In 2022, Reim wrote the song "Bastian [Blaulicht in der Nacht]" in memory of his son Bastian, who died in October 2022 at the age of 35. Reim also sang the song "Vater und Sohn" in duet with his son Julian (born 1996), a German adaptation of Cat Stevens' song Father and Son.

== Personal life ==
Reim has been married four times and has seven children from six different mothers. In 1973, at the age of 15-16, he fathered a daughter, Claudia, of whose existence he only learned in 2015.

Reim married his first wife, Miriam in 1985. They had a son, Bastian, born 1987, who died in 2022 at age 35; and divorced in 1992. After his divorce, Reim married Margot Scheuermeyer, a stylist and background singer, whom he had met in 1990, they were married for eight years. They had a son, Julian, born in 1996, who became a Schlager singer.

Between 1999 and 2001, Reim lived together with Michelle. They had a daughter, Marie, born in 2000, also a Schlager singer.

In 2004, Reim married Sarah Stanek, 20 years his junior. They had a son Romeo (born 2004) and a daughter Romy (born 2008) together, before divorcing in 2013. In 2020, Reim married Christin Stark, a Schlager singer and moderator 32 years his junior, they had been living together since 2012. Their daughter Zoe was born in 2022.

Until April 2012, Reim lived on Mallorca, since then he has been living in the Lake Constance area, first in Radolfzell.
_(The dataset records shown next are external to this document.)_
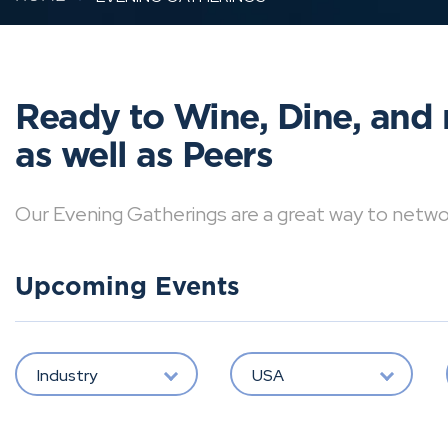
Ready to Wine, Dine, and 
as well as Peers
Our Evening Gatherings are a great way to network 
Upcoming Events
Industry
USA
After the end of his third marriage, he and Christin Stark lived together in Bodman-Ludwigshafen, following their marriage, they moved to Stockach.

==Discography==
===Albums===

| Year | Details | Peak chart position |  |  |  | Certifications (sales thresholds) |
| GER | AUT | NL | SWI |
| 1990 | Reim Released: 15 June 1990; Label: Polydor; | 1 | 1 | 30 | 1 | BVMI: 3× Platinum; IFPI AUT: Gold; IFPI SWI: Platinum; |
| 1991 | Reim 2 Released: 23 September 1991; Label: Polydor; | 5 | 6 | — | 8 | BVMI: Platinum; IFPI AUT: Gold; IFPI SWI: Platinum; |
| 1993 | Sabotage Released: 10 May 1993; Label: Polydor; | 11 | — | — | 15 |  |
| 1994 | Zauberland Released: 19 September 1994; Label: Polydor; | 26 | — | — | 47 |  |
| 1995 | Alles klar Released: 29 September 1995; Label: Polydor; | — | — | — | — |  |
| 1997 | Reim 3 Released: 17 March 1997; Label: Polydor; | 40 | — | — | — |  |
| 1998 | Sensationell Released: 20 April 1998; Label: Polydor; | 51 | — | — | — |  |
| 2000 | Wolkenreiter Released: 26 May 2000; Label: Electrola; | 33 | — | — | — |  |
| 2002 | Morgenrot Released: 22 February 2002; Label: Electrola; | 16 | 52 | — | 74 |  |
| 2003 | Reim Released: 15 August 2003; Label: Electrola; | 4 | 19 | — | 44 | BVMI: Gold; |
| 2005 | Unverwundbar Released: 16 September 2005; Label: Electrola; | 7 | 32 | — | — | BVMI: Gold; |
| 2007 | Männer sind Krieger Released: 11 May 2007; Label: Electrola; | 10 | 38 | — | — |  |
| 2010 | Sieben Leben Released: 29 October 2010; Label: Electrola; | 5 | 17 | — | 56 | BVMI: Gold; |
| 2013 | Unendlich Released: 25 January 2013; Label: Electrola; | 1 | 9 | — | 28 | BVMI: Platinum; |
| 2014 | Die Leichtigkeit des Seins Released: 2 May 2014; Label: Electrola; | 2 | 11 | — | 34 | BVMI: Gold; |
| 2016 | Phoenix Released: 15 April 2016; Label: RCA; | 2 | 10 | — | 16 | BVMI: Gold; |
| 2018 | Meteor Released: 23 March 2018; Label: RCA; | 3 | 12 | — | 19 |  |
| 2019 | MR20 Released: 25 October 2019; Label: RCA; | 3 | 15 | — | 22 | BVMI: Gold; |
| 2022 | Matthias Released: 14 January 2022; Label: RCA; | 2 | 5 | — | 6 |  |
| 2024 | Zeppelin Released: 26 April 2024; Label: RCA; | 4 | 5 | — | 11 |  |
| 2026 | Flashback Released: 18 September 2026; Label: Hansa; | 3 | 8 | — | 13 |  |
"—" denotes a recording that did not chart or was not released in that territory.